*Exercise*:
Below is a set of records; reproduce them exactly without their pictures.
>>>>
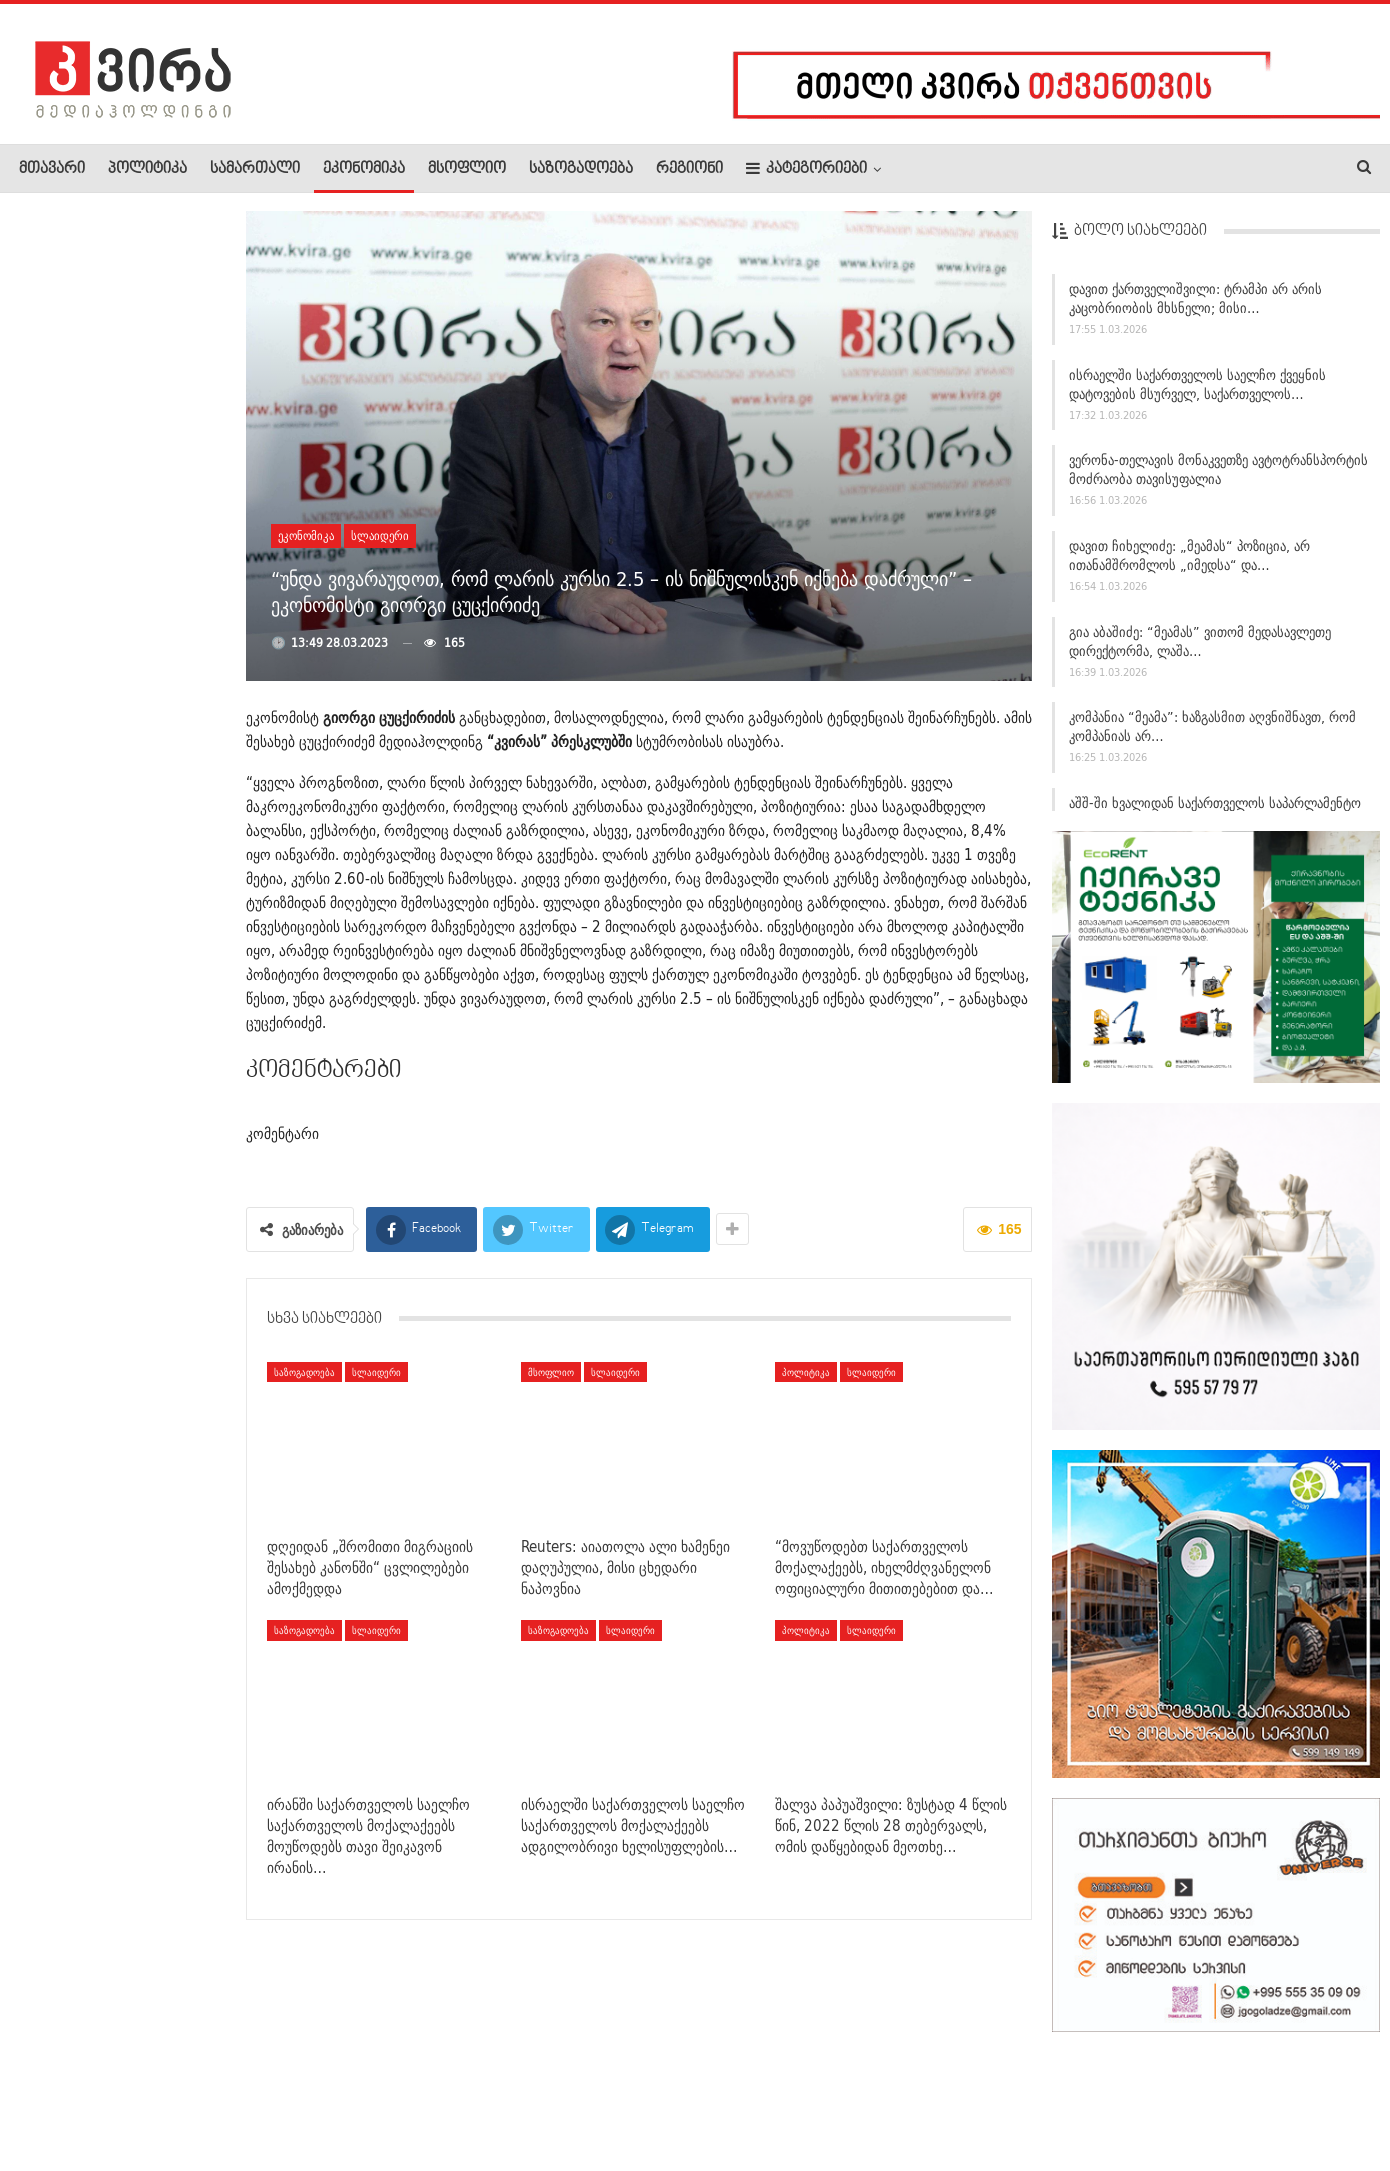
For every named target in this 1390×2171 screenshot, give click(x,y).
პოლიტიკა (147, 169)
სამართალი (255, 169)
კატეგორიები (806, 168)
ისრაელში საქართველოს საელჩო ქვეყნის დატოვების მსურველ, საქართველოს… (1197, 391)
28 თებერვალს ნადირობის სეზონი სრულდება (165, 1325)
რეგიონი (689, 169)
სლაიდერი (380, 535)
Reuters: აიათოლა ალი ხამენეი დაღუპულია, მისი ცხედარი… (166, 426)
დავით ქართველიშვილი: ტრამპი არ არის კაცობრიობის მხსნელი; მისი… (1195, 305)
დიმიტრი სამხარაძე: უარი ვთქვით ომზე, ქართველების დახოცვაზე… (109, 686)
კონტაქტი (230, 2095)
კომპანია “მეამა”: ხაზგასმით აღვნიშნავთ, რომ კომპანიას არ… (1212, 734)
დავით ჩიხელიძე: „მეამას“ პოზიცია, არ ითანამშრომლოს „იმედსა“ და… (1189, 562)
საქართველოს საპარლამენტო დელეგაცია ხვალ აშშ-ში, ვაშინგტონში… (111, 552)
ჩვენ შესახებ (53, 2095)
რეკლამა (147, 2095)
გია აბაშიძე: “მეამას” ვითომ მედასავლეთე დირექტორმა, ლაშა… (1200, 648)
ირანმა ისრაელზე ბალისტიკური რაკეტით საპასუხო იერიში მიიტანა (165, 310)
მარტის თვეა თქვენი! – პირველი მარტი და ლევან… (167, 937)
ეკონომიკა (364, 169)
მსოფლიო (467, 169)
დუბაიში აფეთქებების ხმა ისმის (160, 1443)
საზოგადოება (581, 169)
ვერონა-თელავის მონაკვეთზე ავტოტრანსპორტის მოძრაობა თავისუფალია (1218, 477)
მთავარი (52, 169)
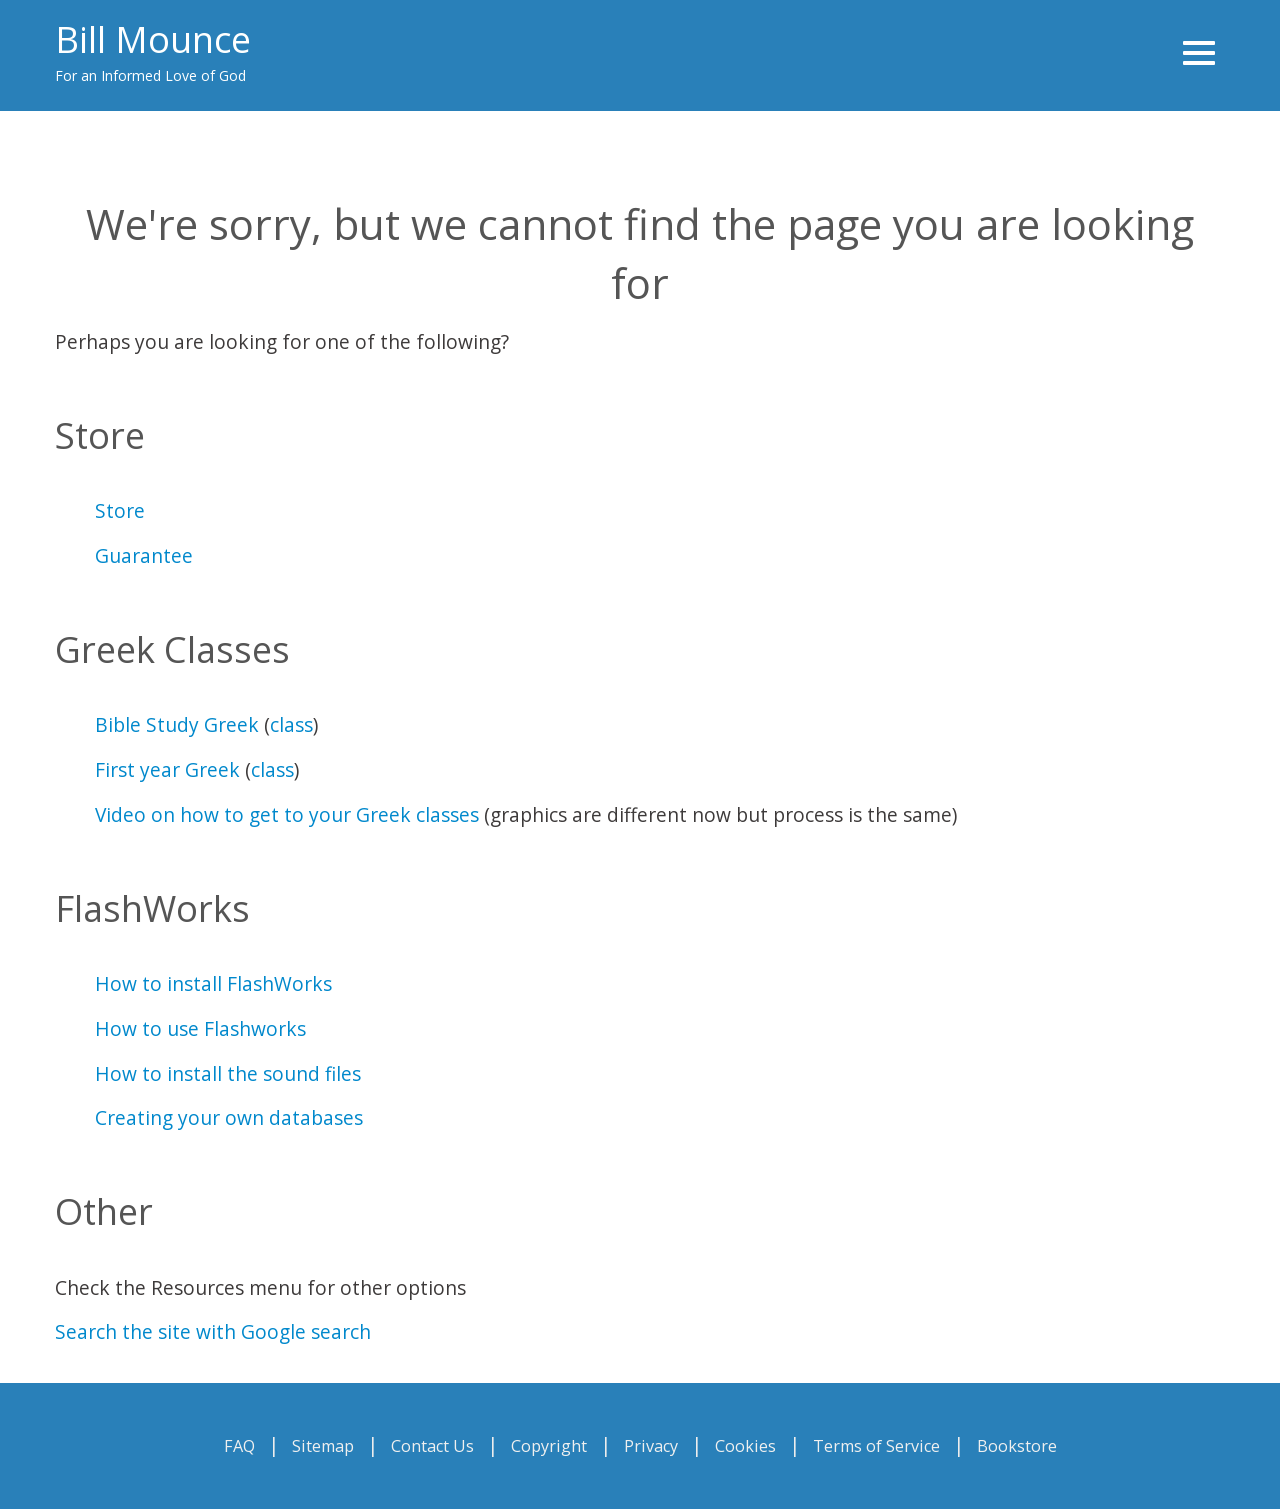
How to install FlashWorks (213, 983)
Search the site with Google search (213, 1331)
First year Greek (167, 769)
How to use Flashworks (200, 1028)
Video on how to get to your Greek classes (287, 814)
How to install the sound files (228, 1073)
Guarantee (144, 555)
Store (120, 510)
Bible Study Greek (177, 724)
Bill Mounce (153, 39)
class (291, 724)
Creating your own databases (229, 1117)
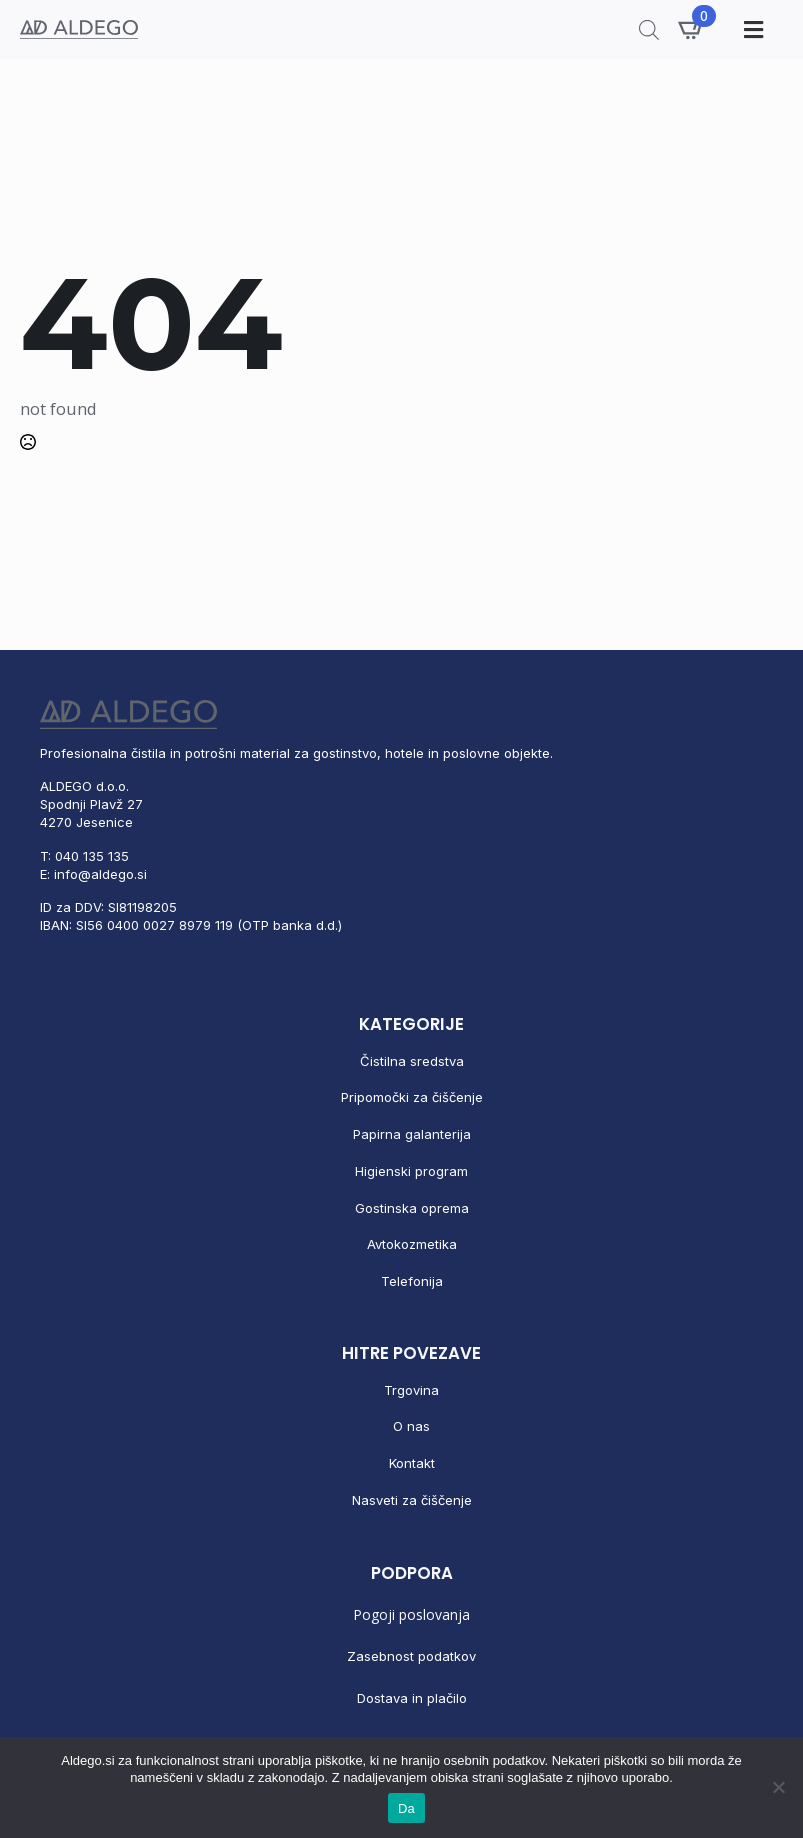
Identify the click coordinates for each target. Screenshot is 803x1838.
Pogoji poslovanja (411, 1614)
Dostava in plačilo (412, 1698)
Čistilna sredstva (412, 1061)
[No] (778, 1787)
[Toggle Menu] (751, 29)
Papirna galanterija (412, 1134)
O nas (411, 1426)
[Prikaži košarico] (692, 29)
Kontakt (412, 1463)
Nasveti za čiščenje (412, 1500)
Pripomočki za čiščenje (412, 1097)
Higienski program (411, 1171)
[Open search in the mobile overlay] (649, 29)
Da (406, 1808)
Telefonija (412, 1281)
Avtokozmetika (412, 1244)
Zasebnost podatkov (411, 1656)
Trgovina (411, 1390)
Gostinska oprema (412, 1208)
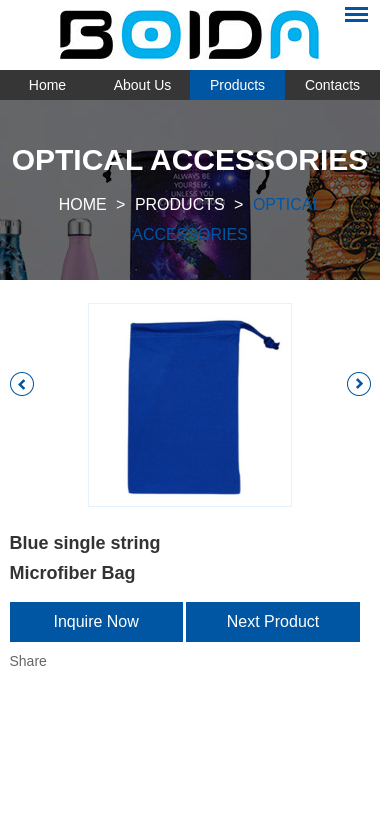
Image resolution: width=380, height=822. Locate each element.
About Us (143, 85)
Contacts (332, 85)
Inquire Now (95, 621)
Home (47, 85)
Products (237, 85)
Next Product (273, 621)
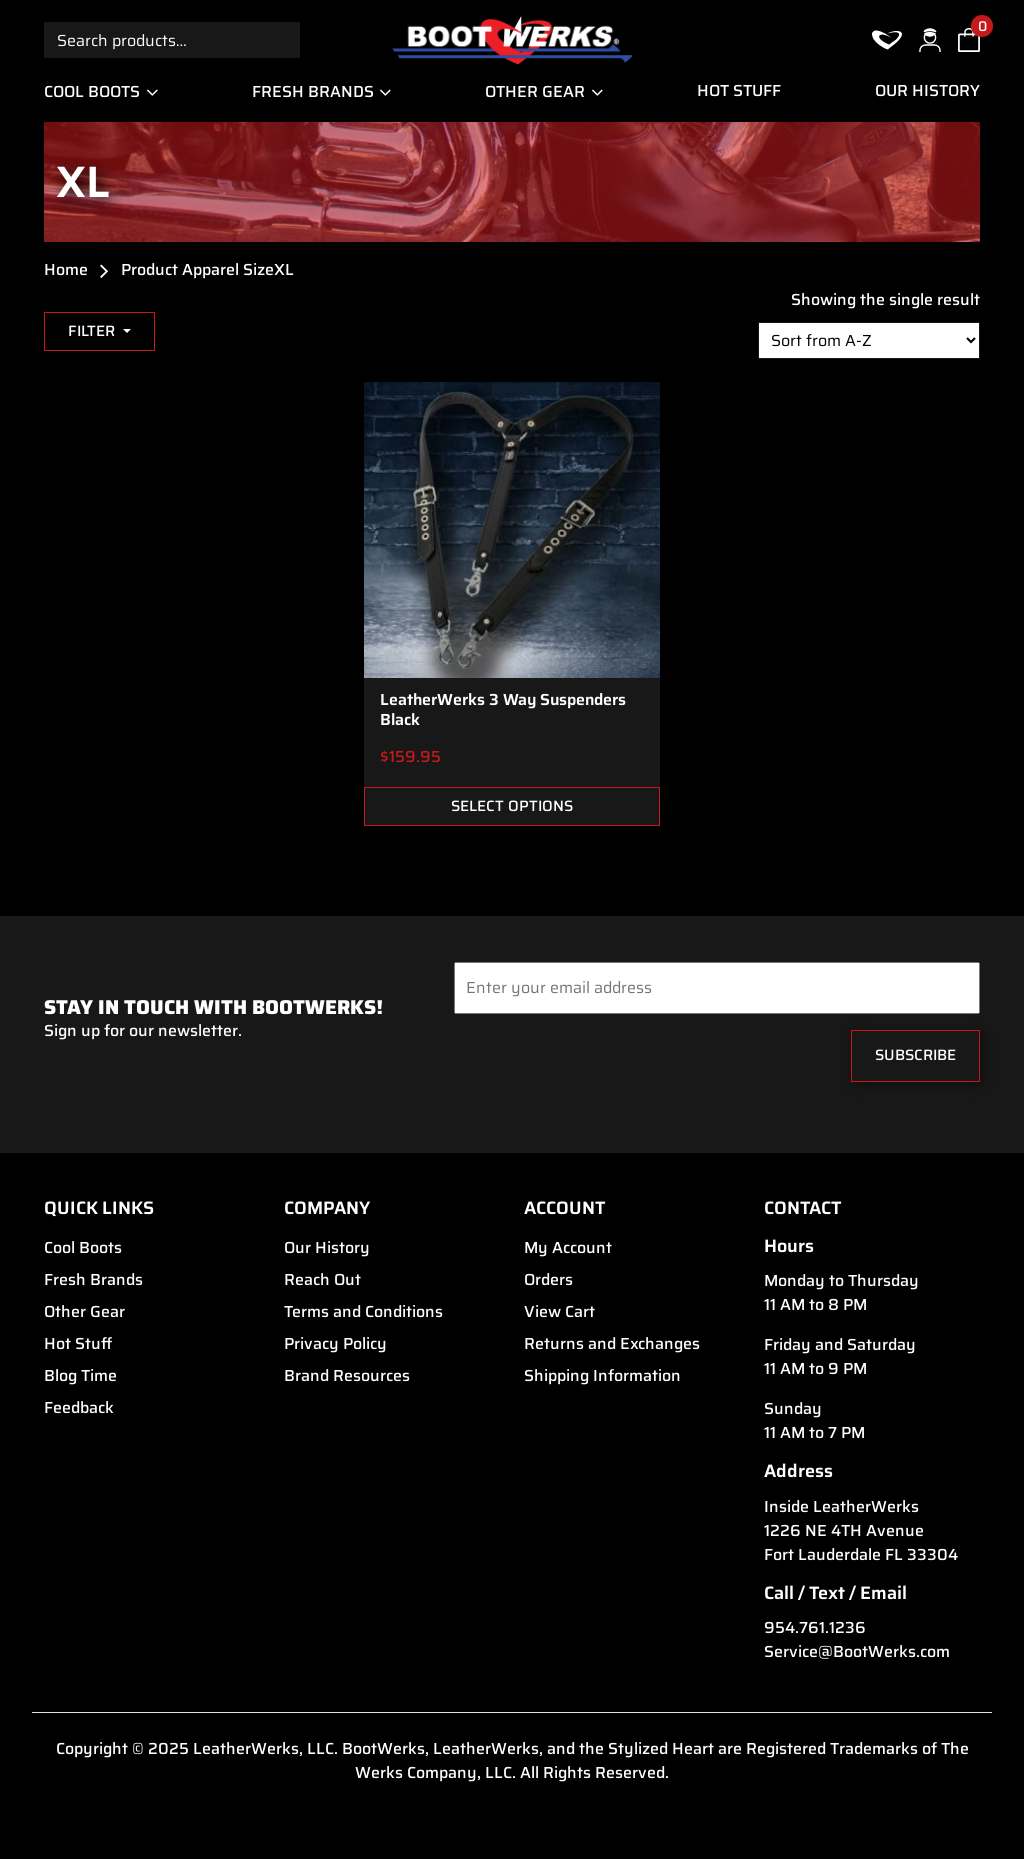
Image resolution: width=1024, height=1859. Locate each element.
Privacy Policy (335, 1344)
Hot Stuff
<<<<
*Your solution*:
For every named target in this 1390×2171 screenshot, give click(x,y).
პოლიტიკა (147, 169)
სამართალი (255, 169)
კატეგორიები (806, 168)
ისრაელში საქართველოს საელჩო ქვეყნის დატოვების მსურველ, საქართველოს… (1197, 391)
28 თებერვალს ნადირობის სეზონი სრულდება (165, 1325)
რეგიონი (689, 169)
სლაიდერი (380, 535)
Reuters: აიათოლა ალი ხამენეი დაღუპულია, მისი ცხედარი… (166, 426)
დავით ქართველიშვილი: ტრამპი არ არის კაცობრიობის მხსნელი; მისი… (1195, 305)
დიმიტრი სამხარაძე: უარი ვთქვით ომზე, ქართველების დახოცვაზე… (109, 686)
კონტაქტი (230, 2095)
კომპანია “მეამა”: ხაზგასმით აღვნიშნავთ, რომ კომპანიას არ… (1212, 734)
დავით ჩიხელიძე: „მეამას“ პოზიცია, არ ითანამშრომლოს „იმედსა“ და… (1189, 562)
საქართველოს საპარლამენტო დელეგაცია ხვალ აშშ-ში, ვაშინგტონში… (111, 552)
ჩვენ შესახებ (53, 2095)
რეკლამა (147, 2095)
გია აბაშიძე: “მეამას” ვითომ მედასავლეთე დირექტორმა, ლაშა… (1200, 648)
ირანმა ისრაელზე ბალისტიკური რაკეტით საპასუხო იერიში მიიტანა (165, 310)
მარტის თვეა თქვენი! – პირველი მარტი და ლევან… (167, 937)
ეკონომიკა (364, 169)
მსოფლიო (467, 169)
დუბაიში აფეთქებების ხმა ისმის (160, 1443)
საზოგადოება (581, 169)
ვერონა-თელავის მონაკვეთზე ავტოტრანსპორტის მოძრაობა თავისუფალია (1218, 477)
მთავარი (52, 169)
How to install FlashWorks (213, 983)
Search the site with Google search (213, 1331)
First year Greek (167, 769)
How to use Flashworks (200, 1028)
Video on how to get to your Greek classes (287, 814)
How to install the sound files (228, 1073)
Guarantee (144, 555)
Store (120, 510)
Bible Study Greek (177, 724)
Bill Mounce (153, 39)
class (291, 724)
Creating your own databases (229, 1117)
Identify the click coordinates for each target. Screenshot is 803x1838.
Pogoji poslovanja (411, 1614)
Dostava in plačilo (412, 1698)
Čistilna sredstva (412, 1061)
[No] (778, 1787)
[Toggle Menu] (751, 29)
Papirna galanterija (412, 1134)
O nas (411, 1426)
[Prikaži košarico] (692, 29)
Kontakt (412, 1463)
Nasveti za čiščenje (412, 1500)
Pripomočki za čiščenje (412, 1097)
Higienski program (411, 1171)
[Open search in the mobile overlay] (649, 29)
Da (406, 1808)
Telefonija (412, 1281)
Avtokozmetika (412, 1244)
Zasebnost podatkov (411, 1656)
Trgovina (411, 1390)
Gostinska oprema (412, 1208)
Image resolution: width=380, height=822. Locate each element.
About Us (143, 85)
Contacts (332, 85)
Inquire Now (95, 621)
Home (47, 85)
Products (237, 85)
Next Product (273, 621)
Image resolution: width=1024, height=1859. Locate each element.
Privacy Policy (335, 1344)
Hot Stuff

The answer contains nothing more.